La scopa del sistema (David Foster Wallace)

Un romanzo sconclusionatissimo. Consapevolmente sconclusionato. E se penso che l’ha scritto a ventiquattro anni resto ammirato anche dalla padronanza di tanto materiale.
Una storia quasi non c’è: la nonna scappata dall’ospizio con altri venticinque vecchietti è qui e là evocata ma ne perdiamo le tracce, che pure sembrano portare al Grande Deserto (artificiale) dell’Ohio, la cui costruzione – il momento della decisione – è descritta in un esilarante capitolo che da solo vale il libro.

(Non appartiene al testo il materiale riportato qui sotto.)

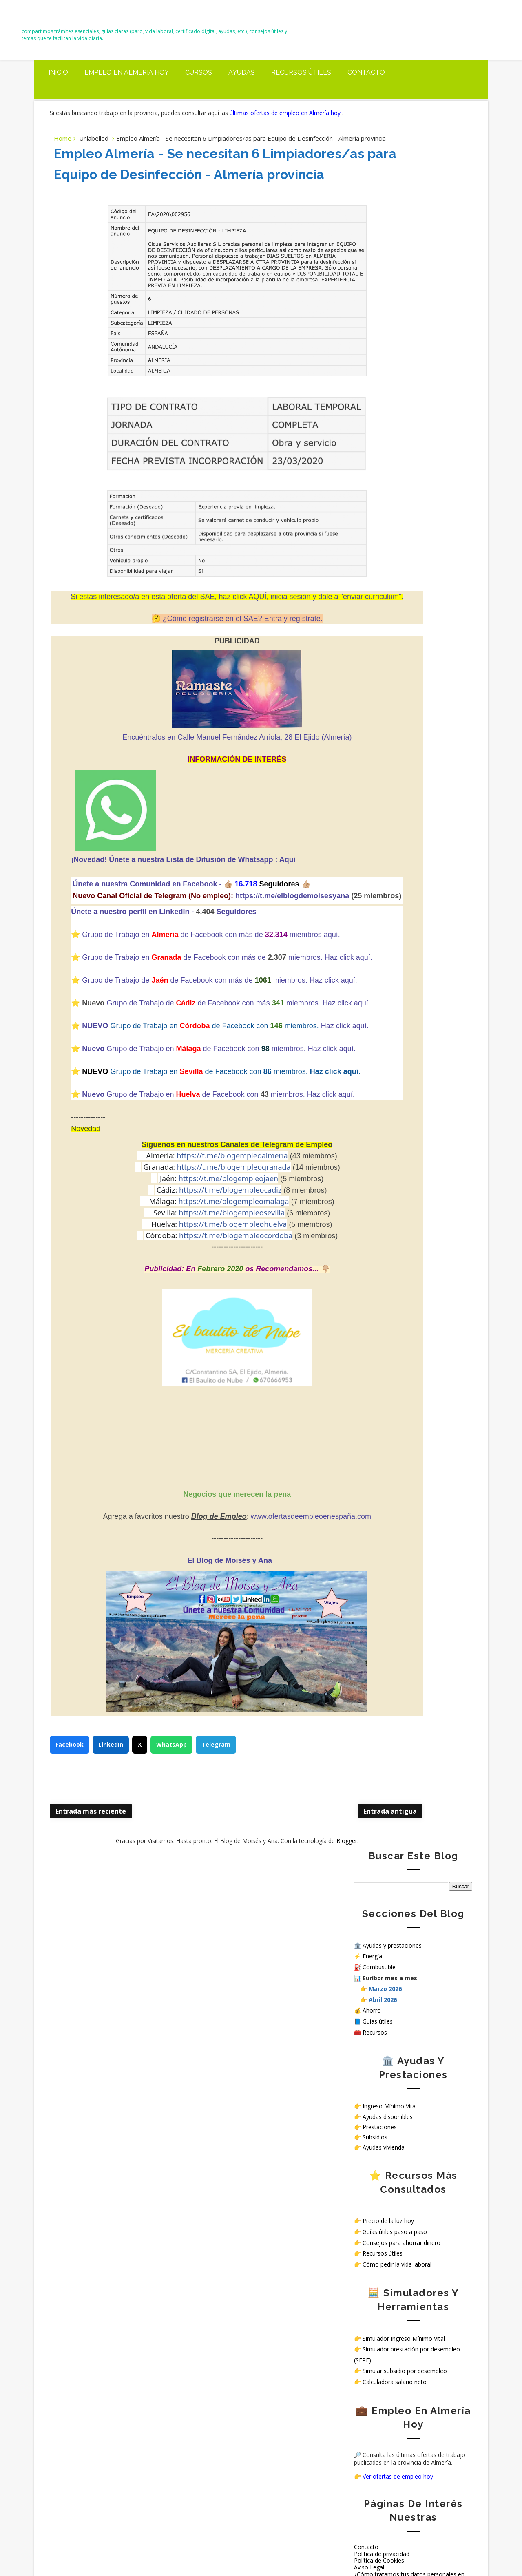 Image resolution: width=522 pixels, height=2576 pixels. Describe the element at coordinates (379, 842) in the screenshot. I see `Política de Cookies` at that location.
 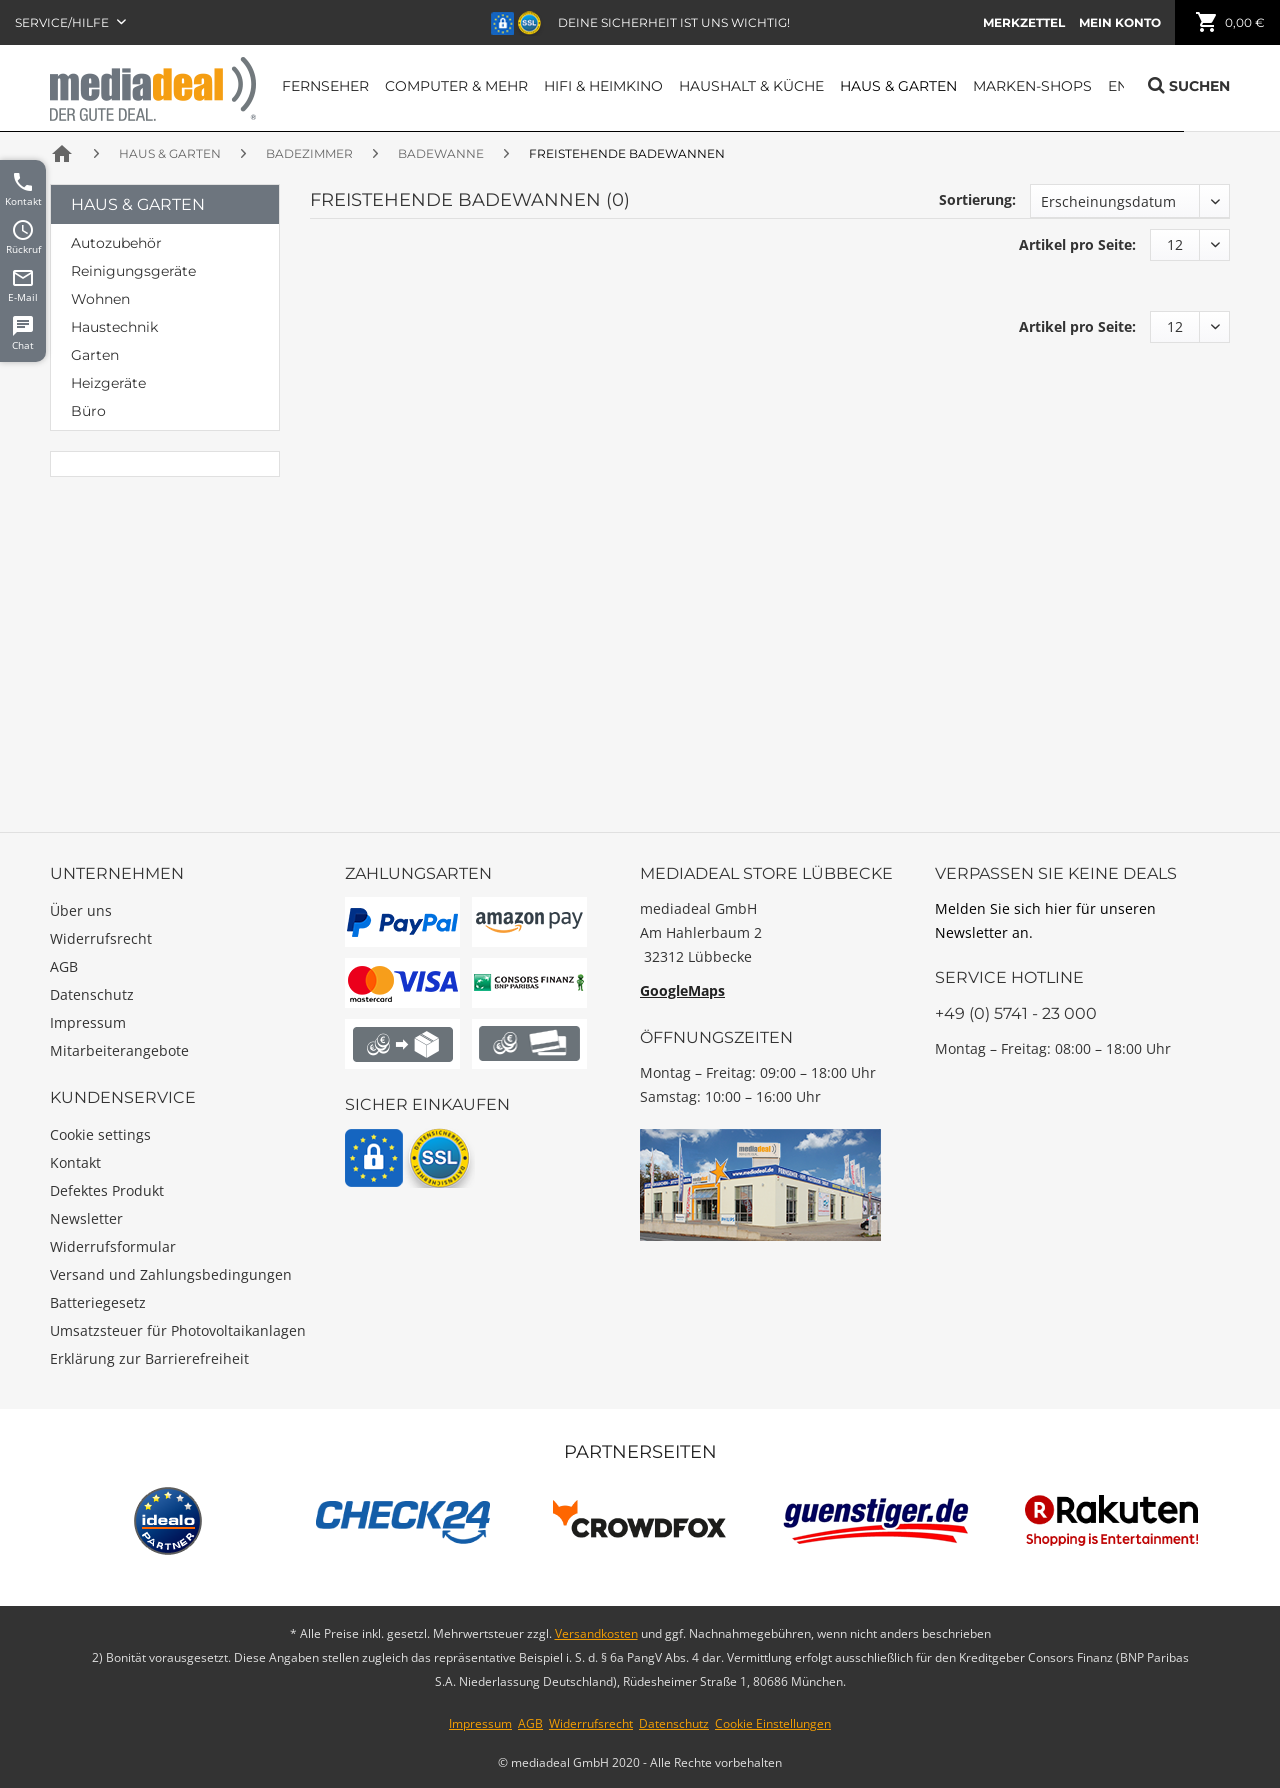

Superato un momento di stanchezza per quella che mi sembrava una dispersione, ho smesso di sforzarmi di identificare i protagonisti, di seguire le evoluzioni delle loro interazioni relazionali e sono rimasto immerso nel piacere delle situazioni paradossali e della lingua sorprendente. Il pappagallo che intercala il dialogo tra i due fidanzati con pezzi della conversazione svoltasi nello stesso luogo poche ore prima tra uno dei due e (forse) l’amante è un pezzo di bravura che dà un gusto ma un gusto! Quando poi il pappagallo diventa la voce di dio di un predicatore televisivo siamo proprio oltre. E il centralino telefonico con le sue diramazioni viventi, le due aziende concorrenti alla ricerca del mangime (!) per bambini che dia migliore dipendenza…
Insomma quando arrivo vicino alla fine mi dico e adesso come la conclude e dopo l’ultima pagina sono triste che non ce ne siano altre cinquecento.